To determine the thermodynamic and kinetic feasibility of the CTE pathway constructed from CO2 activation, formaldehyde assimilation, and ethanol synthesis modules, we first calculated its Gibbs energy change for each reaction and max–min driving force (MDF) during the conversion of CO2 to ethanol. The entire reaction from CO2 to ethanol was thermodynamically favorable with a total Gibbs energy change (ΔrGm) of −25.8 kJ mol−1, except for the initial CO2 activation, which had a thermodynamically unfavorable cascade reaction (Fig. 1). The large negative values of ΔrGm for hexulose-6-phosphate synthase (Hps), phosphohexulose isomerase (Phi) and phosphoketolase (Fpk) (−9.7, −10.5, and −53.5 kJ mol−1) in the formaldehyde assimilation module provided important driving forces for the final formation of ethanol. Meanwhile, the CTE pathway also achieved a positive MDF value of 0.21 kJ mol−1 at allowable reduced nicotinamide adenine dinucleotide (NADH) concentrations (Fig. S1), further indicating its feasibility of thermodynamic operation. Combining the results of ΔrGm and MDF, we concluded that the CTE pathway was theoretically functional for the biosynthesis of ethanol from CO2in vitro.


image file: d3gc03159d-f1.tif
Fig. 1 Thermodynamic data of CTE. ΔrGm: the Gibbs energy change in a physiological standard with a 1 mM concentration.

Since the bioactivation of CO2 to formaldehyde is thermodynamically unfavorable, there exists no complete biosynthetic pathway for multicarbon molecules from CO2.10 The high reductive activity of FDH and FaldDH in the activation module is a key factor in supplying sufficient formaldehyde for reactions of the other two modules. However, commercially available dehydrogenases yielded only 0.013 mM formaldehyde after 5 h, which was far from efficient activation.11 We thus constructed four alternative CO2 activation modules using PaFDH or its mutant ΔPaFDH48 and SzFaldDH or the previously reported efficient FaldDH from Burkholderia multivorans (BmFaldDH) in tandem7,12 (Fig. 2A and B). After expression and purification, the reductive activity of all candidate activation assays was investigated using CO2 as the substrate. The activation modules containing ΔPaFDH48 displayed higher reductive activities compared to PaFDH and commercial FDH from C. boidinii (CbFDH). A significant increase in the reductive activity was only observed in the activation module containing ΔPaFDH48 and SzFaldDH acting in tandem, which was 10.68-fold higher than that achieved by the commercial dehydrogenase activation module. Thus, efficient ΔPaFDH48 and SzFaldDH were chosen to construct the CO2 activation module.
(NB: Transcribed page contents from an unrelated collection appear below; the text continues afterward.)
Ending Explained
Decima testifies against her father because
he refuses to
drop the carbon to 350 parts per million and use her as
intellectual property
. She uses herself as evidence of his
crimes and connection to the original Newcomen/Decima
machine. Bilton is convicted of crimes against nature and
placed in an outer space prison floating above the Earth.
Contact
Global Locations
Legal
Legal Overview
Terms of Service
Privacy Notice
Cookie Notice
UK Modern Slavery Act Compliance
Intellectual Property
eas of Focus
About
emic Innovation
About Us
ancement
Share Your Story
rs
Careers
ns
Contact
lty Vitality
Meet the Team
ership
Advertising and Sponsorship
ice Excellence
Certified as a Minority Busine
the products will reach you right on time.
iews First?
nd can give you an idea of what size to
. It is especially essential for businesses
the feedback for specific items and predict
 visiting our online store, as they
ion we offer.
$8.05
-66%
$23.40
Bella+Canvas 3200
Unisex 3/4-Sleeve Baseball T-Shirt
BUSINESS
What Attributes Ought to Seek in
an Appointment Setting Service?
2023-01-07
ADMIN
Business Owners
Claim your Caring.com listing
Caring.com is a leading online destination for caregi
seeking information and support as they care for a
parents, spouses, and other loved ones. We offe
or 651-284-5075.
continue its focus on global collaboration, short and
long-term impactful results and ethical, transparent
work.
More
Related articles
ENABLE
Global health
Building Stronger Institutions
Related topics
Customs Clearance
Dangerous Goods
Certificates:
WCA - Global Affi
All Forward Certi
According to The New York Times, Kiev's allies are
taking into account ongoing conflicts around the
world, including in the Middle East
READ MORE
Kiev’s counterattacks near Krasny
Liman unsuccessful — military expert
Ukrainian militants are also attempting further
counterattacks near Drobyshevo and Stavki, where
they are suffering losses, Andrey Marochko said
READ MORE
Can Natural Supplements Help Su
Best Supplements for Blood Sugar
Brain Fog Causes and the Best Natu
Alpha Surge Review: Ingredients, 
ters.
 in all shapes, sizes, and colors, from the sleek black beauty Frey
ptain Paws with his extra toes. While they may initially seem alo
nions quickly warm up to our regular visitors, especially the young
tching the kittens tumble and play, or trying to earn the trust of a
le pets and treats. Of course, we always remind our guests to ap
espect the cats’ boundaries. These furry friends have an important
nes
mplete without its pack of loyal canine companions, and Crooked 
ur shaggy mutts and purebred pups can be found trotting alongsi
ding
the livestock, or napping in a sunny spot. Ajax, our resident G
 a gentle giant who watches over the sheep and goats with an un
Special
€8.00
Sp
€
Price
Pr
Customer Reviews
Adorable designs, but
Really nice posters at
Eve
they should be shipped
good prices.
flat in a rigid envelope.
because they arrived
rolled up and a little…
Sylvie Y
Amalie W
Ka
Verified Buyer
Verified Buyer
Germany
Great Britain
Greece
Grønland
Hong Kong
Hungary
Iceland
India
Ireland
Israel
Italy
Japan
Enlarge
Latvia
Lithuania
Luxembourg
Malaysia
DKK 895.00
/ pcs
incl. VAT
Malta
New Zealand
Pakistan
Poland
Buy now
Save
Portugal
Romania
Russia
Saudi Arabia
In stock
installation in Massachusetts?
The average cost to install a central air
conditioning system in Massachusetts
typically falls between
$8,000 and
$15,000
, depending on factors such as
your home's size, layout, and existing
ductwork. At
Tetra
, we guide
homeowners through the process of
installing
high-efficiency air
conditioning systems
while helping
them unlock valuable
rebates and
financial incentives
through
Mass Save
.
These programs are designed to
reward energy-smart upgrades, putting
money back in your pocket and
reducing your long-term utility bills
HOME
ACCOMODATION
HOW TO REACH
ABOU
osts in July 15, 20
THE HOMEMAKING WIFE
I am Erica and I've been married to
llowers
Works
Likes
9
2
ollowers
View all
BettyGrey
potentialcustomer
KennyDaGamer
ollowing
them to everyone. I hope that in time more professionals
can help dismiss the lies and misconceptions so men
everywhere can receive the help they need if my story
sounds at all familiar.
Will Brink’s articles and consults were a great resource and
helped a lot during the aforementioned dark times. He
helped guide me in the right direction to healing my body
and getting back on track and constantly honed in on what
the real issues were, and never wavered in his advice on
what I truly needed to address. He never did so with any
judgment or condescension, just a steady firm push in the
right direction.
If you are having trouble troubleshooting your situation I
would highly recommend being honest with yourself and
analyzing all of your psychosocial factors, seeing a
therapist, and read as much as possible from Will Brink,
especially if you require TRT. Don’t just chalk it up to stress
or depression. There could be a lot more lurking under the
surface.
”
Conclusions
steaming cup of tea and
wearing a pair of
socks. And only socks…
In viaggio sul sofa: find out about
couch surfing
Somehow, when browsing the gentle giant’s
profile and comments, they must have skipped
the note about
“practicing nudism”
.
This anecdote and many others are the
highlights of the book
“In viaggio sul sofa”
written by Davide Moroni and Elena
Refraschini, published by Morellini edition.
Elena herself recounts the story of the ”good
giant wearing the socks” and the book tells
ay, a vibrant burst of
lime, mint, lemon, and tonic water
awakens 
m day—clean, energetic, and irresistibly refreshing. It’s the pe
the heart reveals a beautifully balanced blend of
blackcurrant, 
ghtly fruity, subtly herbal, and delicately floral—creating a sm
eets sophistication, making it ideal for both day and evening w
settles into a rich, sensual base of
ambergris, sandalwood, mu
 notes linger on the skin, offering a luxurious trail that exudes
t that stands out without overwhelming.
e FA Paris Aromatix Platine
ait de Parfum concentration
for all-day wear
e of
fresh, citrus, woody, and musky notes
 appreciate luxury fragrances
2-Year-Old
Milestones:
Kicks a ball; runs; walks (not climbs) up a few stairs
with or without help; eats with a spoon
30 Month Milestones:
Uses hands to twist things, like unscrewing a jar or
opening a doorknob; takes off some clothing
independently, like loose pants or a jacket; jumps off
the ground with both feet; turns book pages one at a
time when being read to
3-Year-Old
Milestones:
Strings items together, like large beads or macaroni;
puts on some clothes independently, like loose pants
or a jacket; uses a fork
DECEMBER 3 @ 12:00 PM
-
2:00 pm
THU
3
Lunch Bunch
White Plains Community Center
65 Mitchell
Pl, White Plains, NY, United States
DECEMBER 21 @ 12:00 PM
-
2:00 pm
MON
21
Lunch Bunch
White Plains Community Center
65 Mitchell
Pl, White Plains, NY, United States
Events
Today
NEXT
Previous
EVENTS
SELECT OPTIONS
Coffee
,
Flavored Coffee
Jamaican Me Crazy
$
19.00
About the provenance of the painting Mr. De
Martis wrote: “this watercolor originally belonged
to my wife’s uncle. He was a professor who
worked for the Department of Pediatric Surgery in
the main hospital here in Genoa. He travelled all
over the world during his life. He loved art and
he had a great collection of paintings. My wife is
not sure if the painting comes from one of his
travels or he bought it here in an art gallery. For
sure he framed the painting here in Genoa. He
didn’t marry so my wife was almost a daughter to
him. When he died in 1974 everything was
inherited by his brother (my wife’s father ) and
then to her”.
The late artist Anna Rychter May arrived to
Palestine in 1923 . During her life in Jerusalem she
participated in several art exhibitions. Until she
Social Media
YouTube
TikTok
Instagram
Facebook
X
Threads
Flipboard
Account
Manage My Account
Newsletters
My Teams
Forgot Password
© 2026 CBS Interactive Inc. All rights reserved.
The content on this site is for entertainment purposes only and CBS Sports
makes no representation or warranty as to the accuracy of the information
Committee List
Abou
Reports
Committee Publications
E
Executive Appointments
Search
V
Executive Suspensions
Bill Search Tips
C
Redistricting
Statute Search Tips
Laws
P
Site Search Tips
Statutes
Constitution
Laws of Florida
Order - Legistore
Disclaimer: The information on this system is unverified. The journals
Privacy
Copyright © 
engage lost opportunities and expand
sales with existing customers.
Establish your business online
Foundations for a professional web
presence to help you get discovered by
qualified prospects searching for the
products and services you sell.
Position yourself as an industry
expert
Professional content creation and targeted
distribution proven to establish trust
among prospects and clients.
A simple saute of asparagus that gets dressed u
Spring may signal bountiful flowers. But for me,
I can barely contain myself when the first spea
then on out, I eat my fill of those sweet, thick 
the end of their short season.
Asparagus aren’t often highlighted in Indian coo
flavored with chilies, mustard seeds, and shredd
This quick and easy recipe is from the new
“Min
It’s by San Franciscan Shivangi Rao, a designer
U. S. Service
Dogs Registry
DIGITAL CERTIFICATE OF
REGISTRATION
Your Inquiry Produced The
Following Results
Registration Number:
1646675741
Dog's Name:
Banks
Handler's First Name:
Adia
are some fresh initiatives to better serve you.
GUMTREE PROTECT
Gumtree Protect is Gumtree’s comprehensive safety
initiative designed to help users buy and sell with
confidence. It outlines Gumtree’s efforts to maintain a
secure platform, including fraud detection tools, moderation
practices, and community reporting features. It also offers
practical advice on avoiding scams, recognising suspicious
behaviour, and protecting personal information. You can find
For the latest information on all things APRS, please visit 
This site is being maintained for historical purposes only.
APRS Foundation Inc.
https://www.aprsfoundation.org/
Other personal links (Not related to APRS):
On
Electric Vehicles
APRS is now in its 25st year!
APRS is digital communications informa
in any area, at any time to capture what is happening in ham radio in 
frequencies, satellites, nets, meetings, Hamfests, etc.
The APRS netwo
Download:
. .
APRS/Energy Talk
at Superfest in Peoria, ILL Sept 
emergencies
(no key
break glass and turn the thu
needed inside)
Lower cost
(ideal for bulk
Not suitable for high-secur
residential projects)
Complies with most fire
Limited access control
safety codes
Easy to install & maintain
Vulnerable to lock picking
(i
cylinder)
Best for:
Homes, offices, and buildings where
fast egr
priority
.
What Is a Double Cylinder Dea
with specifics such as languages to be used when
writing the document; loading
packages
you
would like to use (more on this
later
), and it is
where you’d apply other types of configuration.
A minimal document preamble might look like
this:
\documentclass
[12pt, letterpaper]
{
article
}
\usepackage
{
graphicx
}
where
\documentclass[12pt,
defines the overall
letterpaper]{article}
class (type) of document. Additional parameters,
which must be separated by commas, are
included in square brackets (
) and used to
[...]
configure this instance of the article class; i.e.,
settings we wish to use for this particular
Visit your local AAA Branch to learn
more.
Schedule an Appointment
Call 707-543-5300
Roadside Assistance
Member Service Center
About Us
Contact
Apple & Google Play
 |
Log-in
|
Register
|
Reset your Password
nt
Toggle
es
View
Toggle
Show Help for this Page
image file: d3gc03159d-f2.tif
Fig. 2 Resolving main bottlenecks in the ethanol synthesis from CO2. (A) Pathway for CO2 activation assays. (B) Comparison of the relative activity of FDH and FaldDH acting in tandem during CO2 activation at 25 °C for 1 h. (C) Pathway for Hps activity assays. (D) Screening highly active Hps from different strains. (E) Concentration optimization of Fpk to avoid the kinetic trap. (F) The synthesis of ethanol from formaldehyde by assembling formaldehyde assimilation and ethanol synthesis modules.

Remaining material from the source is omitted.